GENERAL AND ADMINISTRATIVE EXPENSES. General and administrative
expenses decreased to $3.7 million for the nine months ended September 30, 2002
from $4.0 million for the same period in 2001, a decrease of $0.3 million, or
7.5%. As a percentage of net sales, these expenses decreased to 5.1% for the
nine months ended September 30, 2002 from 5.5% for the same period in 2001. In
the nine months ended September 30, 2001, general and administrative expenses
included $0.3 million charitable donations of inventory.

OTHER INCOME. In the nine months ended September 30, 2001, other income
resulted from a $0.3 million gain on the sale of PETsMART.com stock. After
careful consideration of the internet and capital markets, the Company wrote-off
its entire $3,000,000 investment in PETsMART.com stock at December 31, 2000.
Subsequently, in June 2001, a proposal and acceptance occurred whereby the
Company sold this stock for $334,000.

INTEREST INCOME. In the nine months ended September 30, 2002, interest
income related to interest earned on a short bond transaction. During July
2002, the Company entered into two transactions relating to the short-sale and
repurchase of $95.3 million of U. S. Treasury Securities. The transactions were
intended to address interest rate exposure and generate capital gains that could
be used to offset previously incurred capital losses. The first transaction,
which represented $95.3 million of U. S. Treasury Securities, is scheduled to
mature on November 15, 2002. In the second transaction, the Company has an
obligation to repurchase $95.3 million of U.S. Treasury Securities on or before
November 15, 2002. The Company has placed the proceeds from the short sale into
an interest-bearing collateral account to provide for the repurchase.

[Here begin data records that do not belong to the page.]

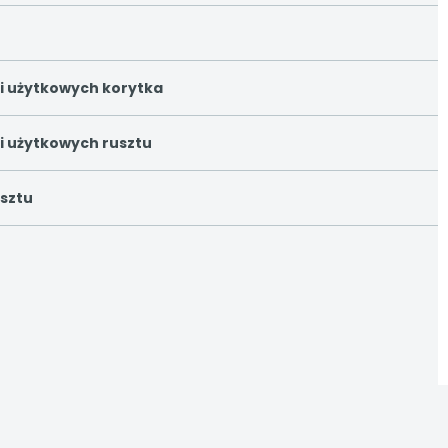
i użytkowych korytka
i użytkowych rusztu
usztu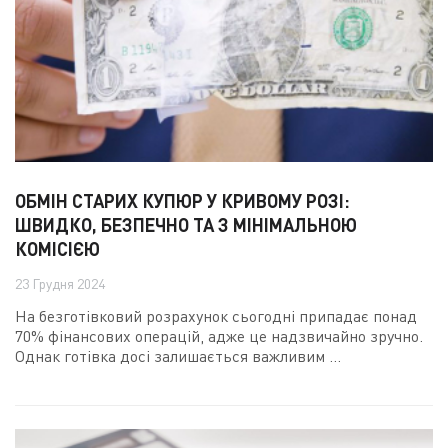
ОБМІН СТАРИХ КУПЮР У КРИВОМУ РОЗІ:
ШВИДКО, БЕЗПЕЧНО ТА З МІНІМАЛЬНОЮ
КОМІСІЄЮ
23 Грудня 2024
На безготівковий розрахунок сьогодні припадає понад
70% фінансових операцій, адже це надзвичайно зручно.
Однак готівка досі залишається важливим ...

INTEREST EXPENSE. Interest expense increased to $2.4 million for the
nine months ended September 30, 2002 from $1.0 million for the same period in
2001. Such increase was due to $2.0 million of interest expense related to the
Company's short bond transaction (See "Interest Income"), and otherwise interest
expense decreased to $0.4 million related to lower average outstanding
short-term borrowings during the 2002 period as compared to 2001.

LIQUIDITY AND CAPITAL RESOURCES

During the third quarter of 2002, the Company's primary use of cash was
for inventory purchases, income taxes and capital expenditures. The Company
satisfied its cash requirements from existing cash balances and short-term
borrowings under its credit agreement. The Company believes that cash flow from
its operations and available credit line will be sufficient to meet operating
needs and capital spending requirements for the remaining year.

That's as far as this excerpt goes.